LLPs – a hybrid form of partnership conferring a degree of limited liability protection upon individual partners in certain circumstances – has been the subject of much professional discussion. The publication last month of a further consultation document and draft bill on the topic suggests that UK LLP status may soon be an option for all professionals to consider.
The consultation document highlights the purpose of the proposed legislation to add to the choice of organisational set-ups legally available to businesses in the UK, and to provide a new option so that people can have the security of carrying on business in common with limited liability. This is, however, subject to safeguards for those with whom LLPs do business.
When the DTI first published a consultation paper on this topic in 1997, many professionals were concerned that the proposed safeguards specified – in particular the obligation to publish accounts and the so-called “claw back provisions” – were too disadvantageous. The latest proposals, however, make it clear that embracing LLP status will require firms to become subject to a regulatory regime – including a requirement to publicise financial information and to accept a corporate-style insolvency regime – as a price for the better liability protection associated with being an LLP.
It is very important, however, that professionals do not lose sight of the fact that LLP status will not by itself remove the spectre of unlimited liability and exposure to doomsday litigation.
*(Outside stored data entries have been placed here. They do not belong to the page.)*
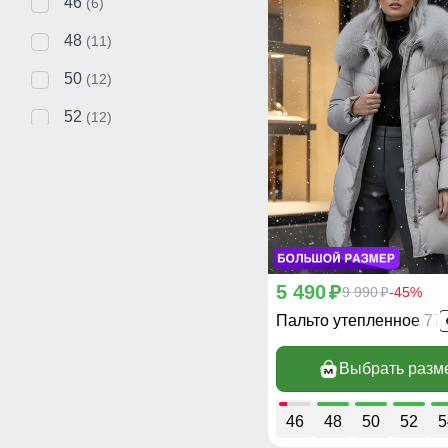
46
(6)
48
(11)
50
(12)
52
(12)
54
(11)
56
(4)
58
(1)
5 490
p
9 990
-45%
p
Пальто утепленное 77
Выбрать разм
46
48
50
52
5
I endorse the comments made by my colleague, Stephen Netherway, when he stressed in this same newspaper in June that the most effective means of limiting individual firm liability was to prevent litigation arising in the first place and to implement risk management and quality control strategies. Whatever business medium is chosen, there can never be any substitute for taking such steps.
That said, the possibility of being able to practise within a quasi-incorporated medium, a novel concept under English law, is an interesting prospect. The progress of these proposals will be watched with interest.